4.Bölüm "Yardım Etmek"

29 3 0
                                    

"
Çaresiz bir kadına yardım etmek sana mı kaldı Toprak bey. Bir çıkarın olmasa kılını kıpırdatmazsın sen.

"

×××

Hala yoldaydık. Toprak müzik açmıştı sıkılmayayım diye. Ama daha da sıkılmıştım. Birşeyler düşünüyor gibiydi.

Gittiğimiz yolda, dümdüz otobandı.
Kerim'de hala uyuyordu. Arada bir, 'anne pamuk şeker,' diye sayıklıyordu. Gülümsüyordum, galiba Toprak'ta.

"Bir yer bulalım, dünyadan uzak..."

Toprak bana baktığında göz göze geldik.

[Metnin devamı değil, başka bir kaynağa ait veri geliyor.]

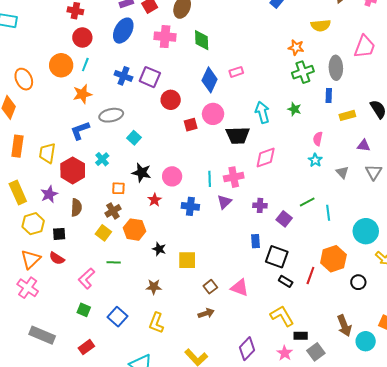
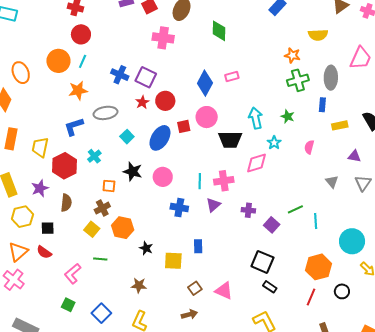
blue ellipse: (123, 31) -> (160, 138), moved
green diamond: (202, 40) -> (219, 31), moved
cyan star: (315, 160) -> (274, 143), moved
red star: (155, 200) -> (142, 102), moved
blue rectangle: (255, 241) -> (198, 246), moved
red line: (310, 276) -> (311, 297), moved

Ben zaten Toprak'a bakıyordum. Şarkı daha da değişik hissettirmişti.

Kafamı çevirip yola baktım. "Yola bak, öldürecek misin bizi," dedim hemen sonra. "Bakıyorum," diye ekledi.

"Yine gözümüz yükseklerde. Hayat geçiyor, perde perde. Doydum artık bana müsade. Bir yer bulalım, dünyadan uzak."

×××

Toprak arabayı durdurduğunda benzinlikteydik. Doğrulup Toprak'a baktım. Birazcık uyuyakalmıştım. Toprak bana baktığında nefesini verdi. "Daha yolumuz çok," dedi. Kafamı salladım, daha sonra Kerim'e baktım. Hala uyuyordu.

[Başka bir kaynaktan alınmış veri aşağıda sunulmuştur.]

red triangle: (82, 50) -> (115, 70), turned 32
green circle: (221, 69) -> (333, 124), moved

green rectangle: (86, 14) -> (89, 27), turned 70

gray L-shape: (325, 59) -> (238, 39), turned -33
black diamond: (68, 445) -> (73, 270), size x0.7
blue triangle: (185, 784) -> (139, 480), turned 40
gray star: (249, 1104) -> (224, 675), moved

Toprak'ın telefonu çalmaya başladı daha sonra. Kafamı çevirip baktım. Bana baktı, daha sonra arabadan indi kapıyı kapattı. Nefesimi verdim. Cebimdeki telefonu çıkarıp ekrana baktım. Saat 22.00' dı tamda.

Telefonu daha sonra kapatıp torbidonun üzerine bıraktım. Arabadan indiğimde yavaşça kapıyı kapattım. Toprak'ın bana arkası dönüktü, biraz da ilerideydi. Çalışanın biri benzin dolduruyordu. Sessiz ve yavaş adımlarla Toprak'ın yanına ilerledim.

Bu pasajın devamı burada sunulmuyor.